Coming of Age, Dulwich Picture Gallery London
The American Scene, British Museum London

Refugees from Nazism forged American modernism. But many artists were soon on the move again

I would normally avoid singling out any work as the most important in a show, though there is no way of doing so with Josef Albers' Bent Back (A) and Dulwich Picture Gallery's Coming of Age: American Art 1850s to 1950s. Albers' abstract, of 1940, looks like an open door, and so it is. Step through it, and you're in the last room and decade of this silly exhibition – the moment when American art finally gets around to doing what the show's title has promised it will.
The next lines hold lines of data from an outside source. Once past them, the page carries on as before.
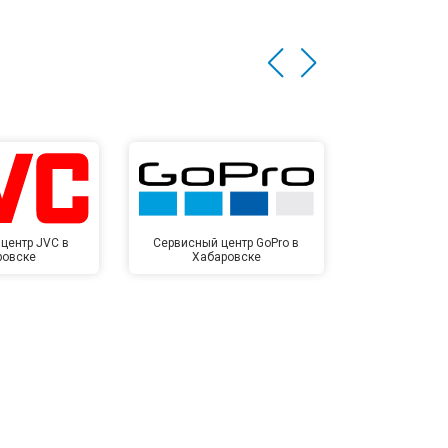
центр JVC в
Сервисный центр GoPro в
Сервисный ц
ровске
Хабаровске
Хаба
With Albers, a refugee from the Bauhaus, New York suddenly takes off as the epicentre of Western art, a place of hard edges and hard thinking. Walk through the decades and rooms before Bent Back (A), though, and you find yourself wondering what would have happened if German artists hadn't had to flee Hitler; whether America's art, like her rocket programme, doesn't owe Nazism a debt of gratitude.

This is not the view taken by Coming of Age, which sees the greatness of American art after 1940 as essentially home-grown. According to the show's catalogue, the art of the USA "evolved ... over the course of 100 years, from the provincial to the international"; an idea which, if you will excuse my French, is bollocks.

There is no linear progression in this show towards the sudden burst of genius embodied in Abstract Expressionism and catalogued by Clement Greenberg; rather the opposite, in fact. For all that the 1913 Armory show hit astonished New Yorkers with the European distortions of Cubism and Fauvism, American art for the most part remained doggedly parochial and backward-looking. To be sure, there are flashes of genius in the general dullness that marks the first five-sixths of this show; Whistler's Old Battersea Bridge of around 1860 and Man Ray's Ridgefield (1913) lodge in the mind as examples. But Man Ray had clearly been looking at Kandinsky rather than at Winslow Homer when he painted his picture, and both he and Whistler fled to Paris as soon as they could.

So why make American art out to be something that it wasn't? I can only assume that the curators of this sad little show wanted to flatter its lenders, the Addison Gallery in Massachusetts. If so, they have failed badly. Any attempt to sum up a century of national art-making in half a dozen cramped rooms and 70 necessarily small-scale pieces was bound to end up looking jejune, and Coming of Age does just that. Much of the most interesting American work pre-1940 was presumably either missing from the Addison's collection or simply too big to be shown. Thus, for example, there is nothing by Thomas Hart Benton here, although Benton's Regionalist murals are hugely important and one of his students was Jackson Pollock. Although the comparison is unfair, I couldn't help thinking of last year's magnificent Art in America show at the Bilbao Guggenheim, an exhibition whose vast numbers and spaces (and vastly intelligent curating) did its subject justice. Coming of Age moves on to the Peggy Guggenheim Collection in Venice after Dulwich. What the notoriously fussy Italians will make of it can only be imagined.

By contrast, the British Museum's The American Scene: Prints from Hopper to Pollock, uses twice as many works as the Dulwich show to look at a moment in US art that is half as long and involves a single medium. The American print really came into its own in the years around the Great War, its rapidity, expressionist contrasts and demotic prices chiming with the era's new fondness for the Common Man. Prints being self-effacing things, many of the works in this show are hardly known outside of the US. Yet The American Scene reveals print-making as a laboratory for home-grown experiment on a scale that can not fail to amaze.

"Realism" is an easy word to bandy about, as the Dulwich show proves. It was on paper rather than on canvas that American Realism really found its voice, though, with artists like George Bellows and Louis Lozowick evoking a world that was genuinely, if bleakly, modern. Lozowick's dark celebration of the city takes on the other big challenger for supremacy in American image-making: not Europe, but the cinema. And Bellows's lithographs of boxing bouts and executions may have their origins in Goya, but they lead, inexorably, to Andy Warhol's "Electric Chair" paintings of the 1960s. You can find out far more about American modernism in this focused show than from all the hyperbole of Dulwich, and save yourself £9 into the bargain.